In the first, it was alleged that the Initiative Act, fixing the salaries of the county officers of Jackson county was void, and, second, it was alleged that Initiative Act No. 1, said to have been voted upon and passed at the November election of 1936 was an act repealing the said void act. It was further alleged that the election *789 commissioners had not certified the election returns in regard to the repealing act.

The plaintiffs, appellants here, sued in the aforesaid suit as resident taxpayers and qualified electors of the county and they alleged that they had an actionable interest in the proper application and distribution of the tax money or funds of the county and that they were seeking an observance of all constitutional and legal provisions in regard thereto.

Among other things it was alleged that the county treasurer had $457.73 in money in the treasury belonging to Lee Reid as tax collector; that he had $672.38 in money and $538 in county warrants of Jackson county belonging to W. H. Reid, circuit clerk, and $110.59 in money and $272.80 in county warrants, the property of Fred Ball, county and probate clerk; $316.22 in money, the property of A. W. Jackson, the county treasurer; that these funds, or several items, were in the hands or custody of the county treasurer, arising out of the initiative salary act, and that the several sums had been deposited or paid over to the treasurer in accordance with the terms, conditions and requirements of the said initiative act.

In the trial court, the first count of the complaint was disposed of upon a general demurrer. The elaborate brief furnished us by appellants, printed in small type, with closely placed lines, is largely devoted to a discussion and argument that the electors of the counties may not proceed under Amendment No. 7 to the Constitution to initiate salary acts.

This case was argued orally, and it is conceded by appellants that unless we are willing to reconsider and overrule the case of Dozier v. Ragsdale, 186 Ark. 654,55 S.W.2d 779, the principal contention of this suit must fail.

The arguments presented are in a large measure the same as were presented in the Dozier v. Ragsdale case, supra, and in Tindall v. Searan, 192 Ark. 173,90 S.W.2d 476. Of course, there is considerable elaboration. There are dozens of citations, some of which appear to *790 be applicable upon their face, but, after reading this most elaborate brief and having given full consideration to all these matters, we conclude it offers nothing that was not fully considered and disposed of in the cases just cited.

Let it suffice to say that the people of the state of Arkansas adopted Amendment No. 7. It became a part of the state's Constitution upon its adoption; it fits into that organic body, displacing whatever may be in conflict with or repugnant to the provisions of the amendment; that it is self-executing. The purpose of the court in the case of Dozier v. Ragsdale, supra, in accordance with its long and well considered policies, was to make effective the will of the people as declared in the said amendment. This was done at that time and no occasion has arisen since then to justify, in any measure, a reconsideration of what was said in that case. Because the opinion of this court is fully declared in that announcement, it would be a labor without justification to attempt a repetition at this time.
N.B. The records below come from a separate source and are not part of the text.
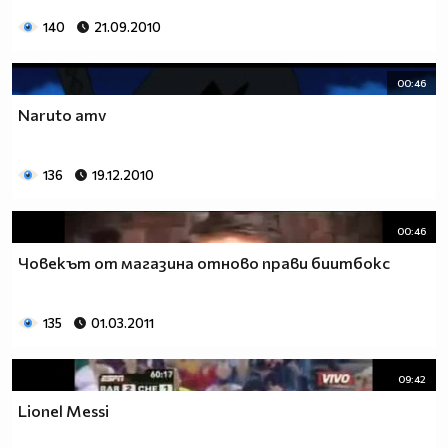
140
21.09.2010
00:46
Naruto amv
136
19.12.2010
00:46
Човекът от магазина отново прави биитбокс
135
01.03.2011
09:42
Lionel Messi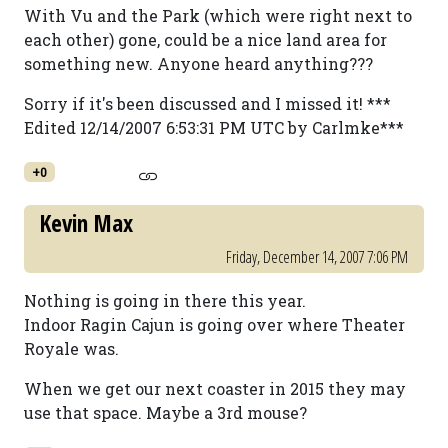
With Vu and the Park (which were right next to
each other) gone, could be a nice land area for
something new. Anyone heard anything???
Sorry if it's been discussed and I missed it! ***
Edited 12/14/2007 6:53:31 PM UTC by Carlmke***
+0
Kevin Max
Friday, December 14, 2007 7:06 PM
Nothing is going in there this year.
Indoor Ragin Cajun is going over where Theater
Royale was.
When we get our next coaster in 2015 they may
use that space. Maybe a 3rd mouse?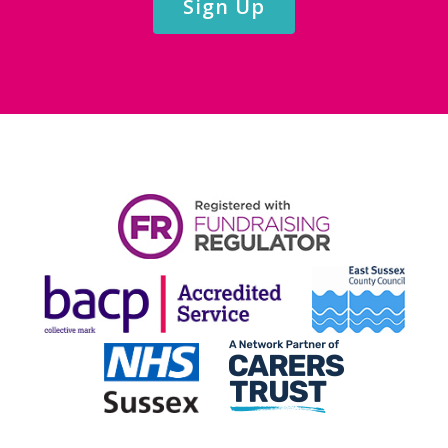
Sign Up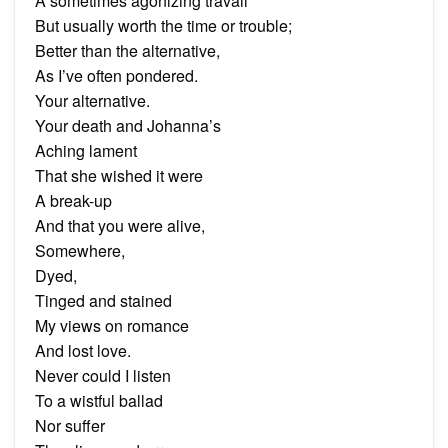
A sometimes agonizing travail
But usually worth the time or trouble;
Better than the alternative,
As I’ve often pondered.
Your alternative.
Your death and Johanna’s
Aching lament
That she wished it were
A break-up
And that you were alive,
Somewhere,
Dyed,
Tinged and stained
My views on romance
And lost love.
Never could I listen
To a wistful ballad
Nor suffer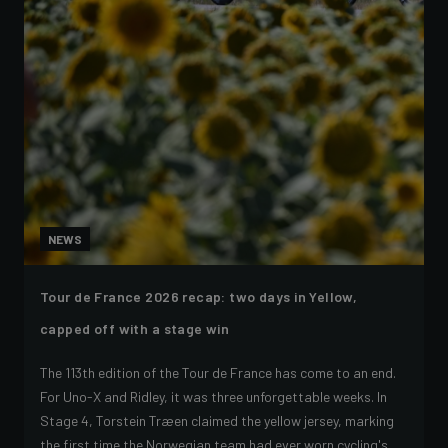
NEWS
Tour de France 2026 recap: two days in Yellow,
capped off with a stage win
The 113th edition of the Tour de France has come to an end.
For Uno-X and Ridley, it was three unforgettable weeks. In
Stage 4, Torstein Træen claimed the yellow jersey, marking
the first time the Norwegian team had ever worn cycling's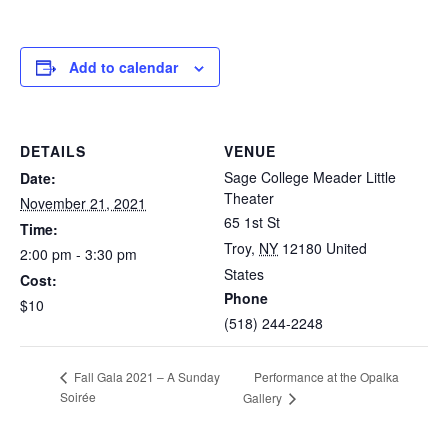
Add to calendar
DETAILS
VENUE
Sage College Meader Little
Date:
Theater
November 21, 2021
65 1st St
Time:
Troy
,
NY
12180
United
2:00 pm - 3:30 pm
States
Cost:
Phone
$10
(518) 244-2248
Performance at the Opalka
Fall Gala 2021 – A Sunday
Soirée
Gallery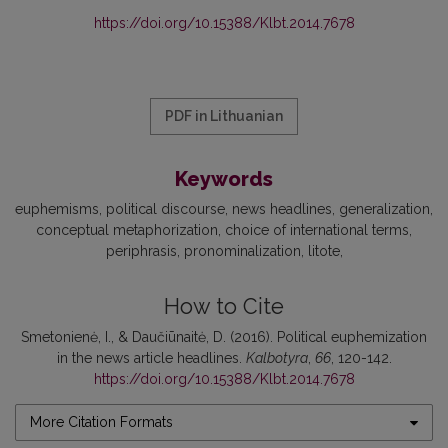
https://doi.org/10.15388/Klbt.2014.7678
PDF in Lithuanian
Keywords
euphemisms
political discourse
news headlines
generalization
conceptual metaphorization
choice of international terms
periphrasis
pronominalization
litote
How to Cite
Smetonienė, I., & Daučiūnaitė, D. (2016). Political euphemization
in the news article headlines.
Kalbotyra
,
66
, 120-142.
https://doi.org/10.15388/Klbt.2014.7678
More Citation Formats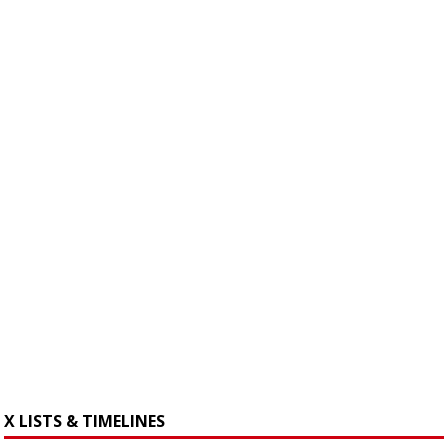
X LISTS & TIMELINES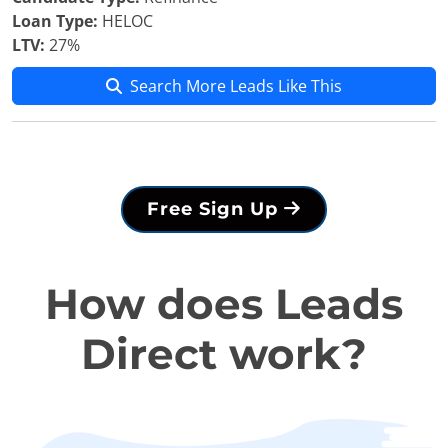
Loan Type:
HELOC
LTV:
27%
Search More Leads Like This
Free Sign Up
How does Leads
Direct work?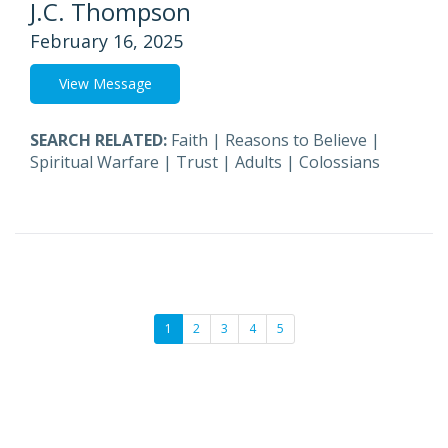
J.C. Thompson
February 16, 2025
View Message
SEARCH RELATED:
Faith
|
Reasons to Believe
|
Spiritual Warfare
|
Trust
|
Adults
|
Colossians
1
2
3
4
5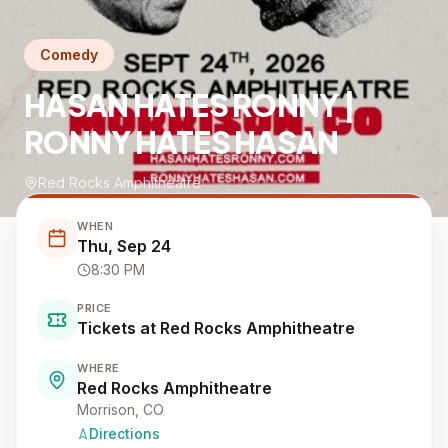
Comedy
HASAN HATES RONNY |
RONNY HATES HASAN
Red Rocks Amphitheatre
WHEN
Thu, Sep 24
8:30 PM
PRICE
Tickets at Red Rocks Amphitheatre
WHERE
Red Rocks Amphitheatre
Morrison
, CO
Directions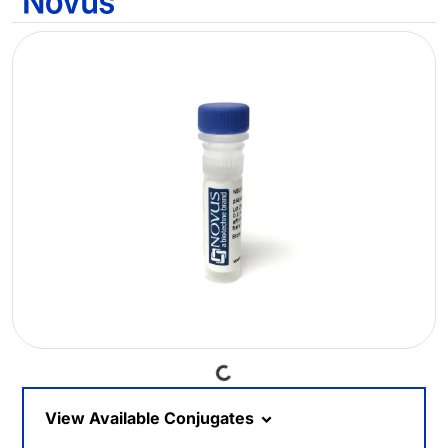
Loading...
View Available Conjugates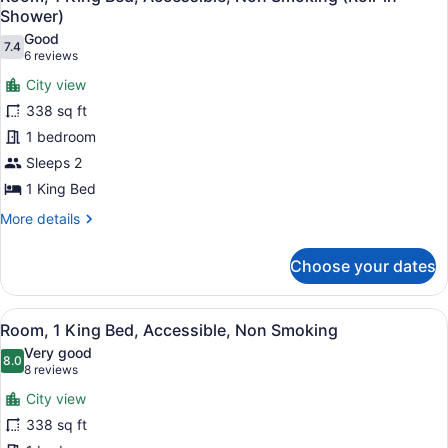
all
Shower)
photos
Good
7.4
for
7.4 out of 10
(6
6 reviews
Room,
reviews)
City view
1
338 sq ft
King
1 bedroom
Bed,
Sleeps 2
Accessible,
Non
1 King Bed
Smoking
More
More details
(Roll-
details
for
in
Choose your dates
Room,
Shower)
1
King
View
A hotel room with a large bed, a de
7
Bed,
Room, 1 King Bed, Accessible, Non Smoking
all
Accessible,
Very good
Non
photos
8.0
8.0 out of 10
(8
8 reviews
Smoking
for
reviews)
(Roll-
City view
Room,
in
338 sq ft
1
Shower)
There has been brought us in this case, as presented here, several questions which have been argued with great vigor and supported by numerous citations of authorities. Some of these are to the effect that the initiated act of Jackson county has provisions in violation of 11, art. XVI, of the Constitution of 1874, or, for a diversion of funds. For instance, officers are required to collect the original fees and turn them into the treasury, and if any portion of the said fees shall remain, after payment of the salaries of county officers, such funds shall then become county general funds and be so held by the county treasurer.

It is also urged that where salaries of county officers are paid in part by the state that such officers are required to turn these into the county treasurer and to surrender any claim thereto. We appreciate the significance of this argument, but at this time all these questions are moot propositions, unnecessary to be considered, or to be passed upon by us. Let us suggest that as to these questions there is no real merit in the proposition stated in appellant's complaint to the effect that *791 there was, as before set out, $457.73 in money, the property of Lee Reid, the tax collector, in the county treasury, because Reid is not slung for this money, nor is W. H. Reid, the circuit clerk, suing for what is alleged to belong to him, nor is J. Fred Ball suing for any sum alleged to belong to him. These taxpayers do not purport to represent any school district, the funds of which had been taken and converted into county general funds, nor do they represent any officer in whose name they could sue to recover such official's salary.

This is not a new proposition urged here for the first time. The same matter was considered in the case of Blocker v. Sewell, 189 Ark. 924, 75 S.W.2d 658. We said there: "The proposed initiative act is criticized, and it is alleged that in its operation it will result in a diversion of taxes, contrary to constitutional provisions. That may or may not be true, but that question is not before us at this time for several reasons. The first is that the proposed act may not be adopted by Miller county. If it should be adopted and objections then be raised, and a case be presented upon the proposition as to a wrongful diversion of funds, that question will then be determined."

What we said in the case of Blocker v. Sewell, supra, and what we now repeat must apprise anyone of our position. We are not anticipating the rights of any particular officer or school district, and, at this time, issuing a declaratory opinion in regard thereto. Appellants here show no real interest in such matters. In fact, they do not show that any actual fund is involved. They admit by oral argument that their effort to have an initiative act declared unconstitutional and void, or in the alternative have it declared repealed at the alleged election said to have been held in November of 1936 and thereby force officers to return to whatever fee system prevailed in the county before the county began operating under the initiated act is the purpose of the suit. It is not shown by the complaint, nor by oral argument, or in the brief, how one or a few taxpayers might, by a proceeding purporting to be a taxpayer's suit, proceed against, *792 or in opposition to the financial or pecuniary interest of the taxpayers generally, and yet such proceedings be a representative or class suit. It is pleaded and argued in the brief that there are substantial savings to taxpayers under the regime of the initiated act, and there does not appear to be any corresponding benefit to the public in striking down such act. No public interest is shown. The proceeding is, therefore, individual, and not representative, notwithstanding the alleged beneficent design.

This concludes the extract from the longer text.